[Data entries]
▬▬▬▬▬▬▬▬▬▬

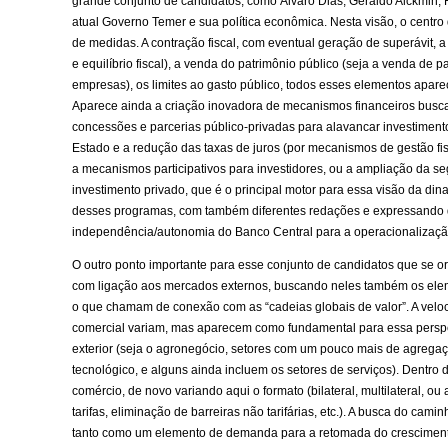
grande conjunto de candidatos, como Álvaro Dias, Geraldo Alckmin, 
atual Governo Temer e sua política econômica. Nesta visão, o centro 
de medidas. A contração fiscal, com eventual geração de superávit,
e equilíbrio fiscal), a venda do patrimônio público (seja a venda de p
empresas), os limites ao gasto público, todos esses elementos apa
Aparece ainda a criação inovadora de mecanismos financeiros busca
concessões e parcerias público-privadas para alavancar investimento
Estado e a redução das taxas de juros (por mecanismos de gestão fi
a mecanismos participativos para investidores, ou a ampliação da se
investimento privado, que é o principal motor para essa visão da d
desses programas, com também diferentes redações e expressando d
independência/autonomia do Banco Central para a operacionalização 
O outro ponto importante para esse conjunto de candidatos que se or
com ligação aos mercados externos, buscando neles também os el
o que chamam de conexão com as “cadeias globais de valor”. A veloc
comercial variam, mas aparecem como fundamental para essa perspe
exterior (seja o agronegócio, setores com um pouco mais de agrega
tecnológico, e alguns ainda incluem os setores de serviços). Dentro
comércio, de novo variando aqui o formato (bilateral, multilateral, 
tarifas, eliminação de barreiras não tarifárias, etc.). A busca do c
tanto como um elemento de demanda para a retomada do crescimento 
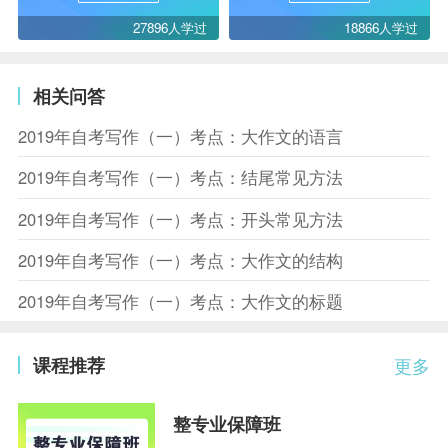
27896人学过
18866人学过
相关问答
2019年自考写作（一）考点：大作文的语言
2019年自考写作（一）考点：结尾常见方法
2019年自考写作（一）考点：开头常见方法
2019年自考写作（一）考点：大作文的结构
2019年自考写作（一）考点：大作文的标题
课程推荐
更多
整专业保障班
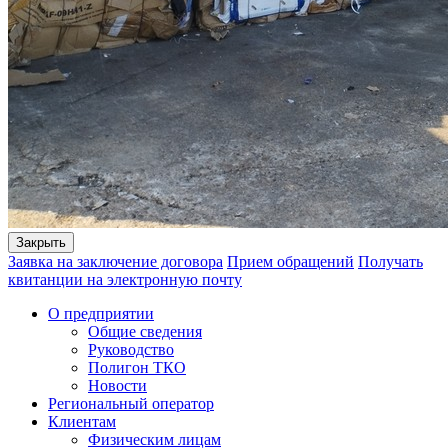
Закрыть
Заявка на заключение договора
Прием обращений
Получать
квитанции на электронную почту
О предприятии
Общие сведения
Руководство
Полигон ТКО
Новости
Региональный оператор
Клиентам
Физическим лицам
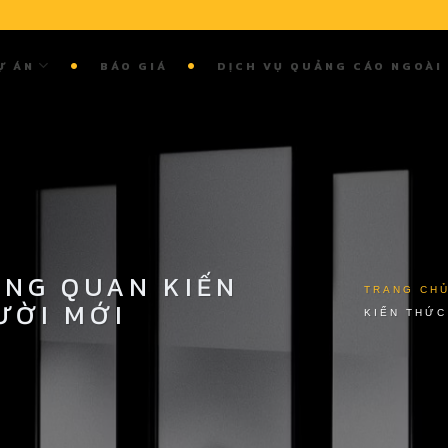
Ự ÁN
BÁO GIÁ
DỊCH VỤ QUẢNG CÁO NGOÀI
ỔNG QUAN KIẾN
TRANG CH
ƯỜI MỚI
KIẾN THỨC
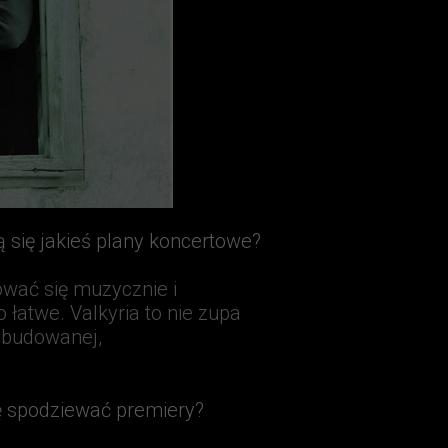
zą się jakieś plany koncertowe?
wać się muzycznie i
łatwe. Valkyria to nie zupa
 zbudowanej,
ę spodziewać premiery?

▬▬▬▬▬▬▬▬▬▬

TASK GOAL:
Pictures are to be left out, and the lines from the beginning of the records through the line with "2019年自考写作（一）考点：开头常见方法" are to be printed exactly, with nothing added.

ANSWER TO THE EXERCISE:
grande conjunto de candidatos, como Álvaro Dias, Geraldo Alckmin, 
atual Governo Temer e sua política econômica. Nesta visão, o centro 
de medidas. A contração fiscal, com eventual geração de superávit,
e equilíbrio fiscal), a venda do patrimônio público (seja a venda de p
empresas), os limites ao gasto público, todos esses elementos apa
Aparece ainda a criação inovadora de mecanismos financeiros busca
concessões e parcerias público-privadas para alavancar investimento
Estado e a redução das taxas de juros (por mecanismos de gestão fi
a mecanismos participativos para investidores, ou a ampliação da se
investimento privado, que é o principal motor para essa visão da d
desses programas, com também diferentes redações e expressando d
independência/autonomia do Banco Central para a operacionalização 
O outro ponto importante para esse conjunto de candidatos que se or
com ligação aos mercados externos, buscando neles também os el
o que chamam de conexão com as “cadeias globais de valor”. A veloc
comercial variam, mas aparecem como fundamental para essa perspe
exterior (seja o agronegócio, setores com um pouco mais de agrega
tecnológico, e alguns ainda incluem os setores de serviços). Dentro
comércio, de novo variando aqui o formato (bilateral, multilateral, 
tarifas, eliminação de barreiras não tarifárias, etc.). A busca do c
tanto como um elemento de demanda para a retomada do crescimento 
27896人学过
18866人学过
相关问答
2019年自考写作（一）考点：大作文的语言
2019年自考写作（一）考点：结尾常见方法
2019年自考写作（一）考点：开头常见方法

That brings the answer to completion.